Question 2 Rationale and References

Correct answer: B. Whole pelvis radiation therapy
Rationale: This patient has a tumor invading more than half of the myometrium; thus, her disease is considered stage IB by TNM. She has two risk factors—lymphovascular invasion and poorly differentiated histology—further stratifying her as a high-risk patient. The GOG 249 trial showed no superiority of vaginal cuff brachytherapy plus chemotherapy compared with pelvic radiation therapy in patients with stage I endometrioid histology and high-intermediate risk criteria. Acute toxicity was greater with vaginal brachytherapy plus chemotherapy; late toxicity was similar. Pelvic radiation therapy alone remains an effective, well-tolerated, and appropriate adjuvant treatment in high-risk early-stage endometrial carcinomas of all histology. Hormonal therapy is not an appropriate adjuvant therapy for early-stage high-risk endometrial cancer.  

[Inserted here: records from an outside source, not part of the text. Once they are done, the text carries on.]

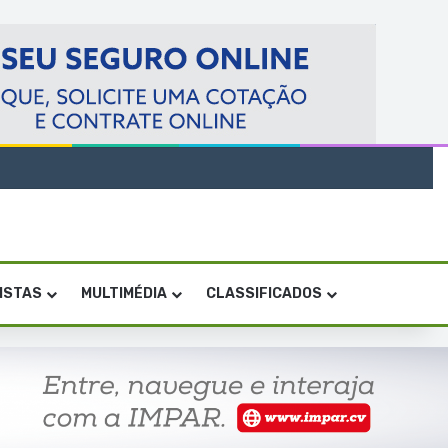
VISTAS
MULTIMÉDIA
CLASSIFICADOS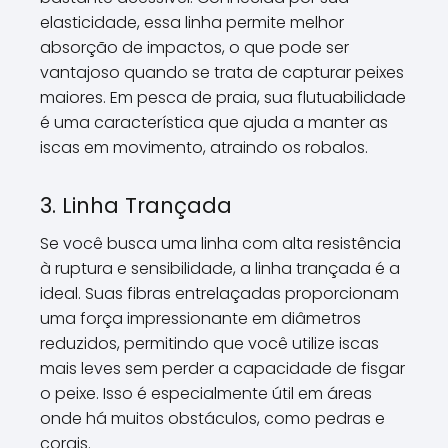
elasticidade, essa linha permite melhor
absorção de impactos, o que pode ser
vantajoso quando se trata de capturar peixes
maiores. Em pesca de praia, sua flutuabilidade
é uma característica que ajuda a manter as
iscas em movimento, atraindo os robalos.
3. Linha Trançada
Se você busca uma linha com alta resistência
à ruptura e sensibilidade, a linha trançada é a
ideal. Suas fibras entrelaçadas proporcionam
uma força impressionante em diâmetros
reduzidos, permitindo que você utilize iscas
mais leves sem perder a capacidade de fisgar
o peixe. Isso é especialmente útil em áreas
onde há muitos obstáculos, como pedras e
corais.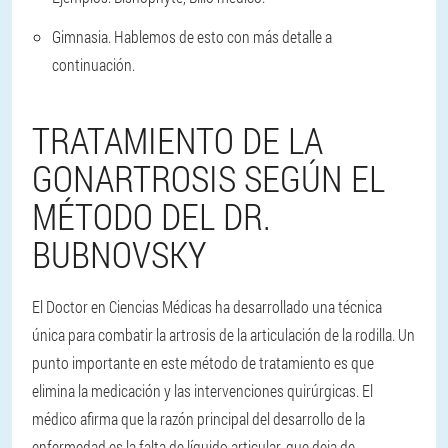
Gimnasia.
Hablemos de esto con más detalle a
continuación.
TRATAMIENTO DE LA
GONARTROSIS SEGÚN EL
MÉTODO DEL DR.
BUBNOVSKY
El Doctor en Ciencias Médicas ha desarrollado una técnica
única para combatir la artrosis de la articulación de la rodilla. Un
punto importante en este método de tratamiento es que
elimina la medicación y las intervenciones quirúrgicas. El
médico afirma que la razón principal del desarrollo de la
enfermedad es la falta de líquido articular, que deja de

  • Randall ME, Filiaci V, McMeekin DS, vet al. Phase III Trial: Adjuvant Pelvic Radiation Therapy Versus Vaginal Brachytherapy Plus Paclitaxel/Carboplatin in High-Intermediate and High-Risk Early Stage Endometrial Cancer. J Clin Oncol. 2019 Jul 20;37(21):1810-18. DOI: https://doi.org/10.1200/JCO.18.01575 
  • National Comprehensive Cancer Network. NCCN Guidelines for Uterine Neoplasms V.1.2022 – Interim on 08/14/21. Accessed on 7 March 2023.